Eye Movement Desensitization and Reprocessing (EMDR) therapy has gained quite a bit of popularity in recent years. This type of therapy has shown great results and helps to treat a variety of mental illnesses and conditions. In fact, EMDR often treats certain conditions much faster than traditional therapy, saving clients time, money, and energy from no longer living with emotional distress.
But what is EMDR, and how does it work? This article will introduce you to the EMDR process and explain how it treats various conditions.
What Is EMDR?
EMDR is a form of psychotherapy that utilizes eye movement to help heal the brain from traumatic events and emotional distress.
Unlike most traditional forms of therapy, it doesn’t require long conversations about the trauma or the cause of the particular mental illness. Instead, the client and therapist simply identify the cause of the distress and then use guided eye movements and other calming strategies to help the brain process the emotional pain and trauma.
How Does EMDR Work?
The normal state of the brain is towards healing and improvement. However, life events can cause “blockages” that prevent the brain from healing itself. This often manifests as various mental illnesses and disorders, including PTSD, depression, and anxiety.
With the help of a medical or psychiatric professional, clients are guided to move their eyes from side to side rapidly while thinking about a certain event or trauma that caused their distress or mental illness. These rapid eye movements, along with other exercises and prompts by the professional, help the client make associations and process the past so they can move forward from it.
Though the reason why rapid eye movement helps heal the brain is not fully understood, it is thought that EMDR works similarly to rapid eye movement sleep (REM), which is a critical phase in the sleep cycle. REM helps us process our day and recover before waking up for the next day. Since both mechanisms help us process events, they are thought to be similar.
Furthermore, some researchers believe that focusing on eye movements is a healthy distraction while your brain processes the trauma. Moving your eyes distracts you from experiencing the full intensity of processing those memories, so it is much easier to heal from them.
What Are The Eight Phases Of EMDR?
However, it is not enough to just rapidly move your eyes and expect to be healed. EMDR is an eight-phase system, with the eye movements taking up only a few of those phases. Since this is a dramatic treatment, the therapist must prepare the client as much as possible for any side effects or emotional responses. Therefore, the actual treatment may not occur until the second or third session.
Below are the eight phases that makeup EMDR treatment:
- Phase 1: This is the history-taking phase where the client discusses their mental health with the therapist and what they hope to get out of EMDR. Conversely, the therapist determines if EMDR is the best form of treatment or if something else would suit the client better.
- Phase 2: The therapist discusses several ways to handle or process emotional distress. Emotional distress may occur during treatment while the brain processes what happened. Having coping strategies is important, especially if this distress occurs between sessions.
- Phases 3-6: These phases are often lumped together as they happen concurrently. During these stages, the client and therapist identify a memory to work on. The client must identify a visual image of the memory, a negative belief about themselves pertaining to the memory, and any emotions or sensations felt throughout the body while thinking about the memory. These are the stages where the eye movement occurs.
- Phase 7: This phase is the closure of the session. The client is asked to keep a log of anything that comes up (emotions, mental images, sensations, etc.) between now and the next session that may pertain to the memories being processed.
- Phase 8: The final phase actually begins in the next session. This is where the client and therapist discuss any progress or issues that came up since the last session. Hopefully, the client is processing the trauma and feeling better, but some people do experience emotional distress and sensations as a side effect of EMDR treatment.

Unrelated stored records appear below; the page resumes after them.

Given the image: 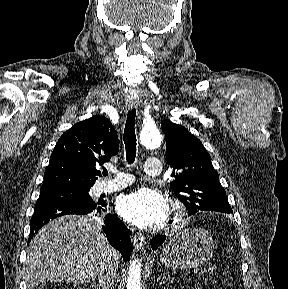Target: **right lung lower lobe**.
I'll list each match as a JSON object with an SVG mask.
<instances>
[{
	"instance_id": "1",
	"label": "right lung lower lobe",
	"mask_w": 288,
	"mask_h": 289,
	"mask_svg": "<svg viewBox=\"0 0 288 289\" xmlns=\"http://www.w3.org/2000/svg\"><path fill=\"white\" fill-rule=\"evenodd\" d=\"M105 207V202H98L94 206H81L66 202H50L35 205L34 214L31 219L29 241L32 239L33 235L51 219L67 214L83 215L91 212L100 215L105 212ZM104 223L105 226H103V231L105 232L109 243L119 250L125 261L129 260L132 244L126 226L118 217L111 214L106 215Z\"/></svg>"
}]
</instances>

What Conditions Can EMDR Treat?
EMDR has been used for a multitude of conditions with great results. In fact, some studies are showing that EMDR is more helpful than traditional forms of therapy for various conditions. Many clients who have been in talk therapy for months or years may find more relief with just a few sessions of EMDR.
Studies have shown that EMDR can provide significant improvements with the following conditions:
- Post-traumatic stress disorder (PTSD) and trauma
- Panic disorder
Though EMDR may seem like a miracle technique, it is important to understand that not everyone will be well suited for this treatment. This is especially the case with those living with trauma, as the process may involve reliving the traumatic event.
Also, note that not all therapists are qualified to treat clients with EMDR. This therapy requires formal training, so you will need to find someone who specializes in EMDR.
Finally, this form of treatment is still fairly new and not fully understood. Though the results seem amazing, some people are skeptical simply because so little is known about the science behind the method.
If you are interested in EMDR therapy, talk with a professional about the process. Make sure you understand what EMDR entails and the potential side effects. You will need to do some prep work to ensure that you are mentally and emotionally ready for this treatment. Though it can work quickly, it may be intense for some people who are not ready.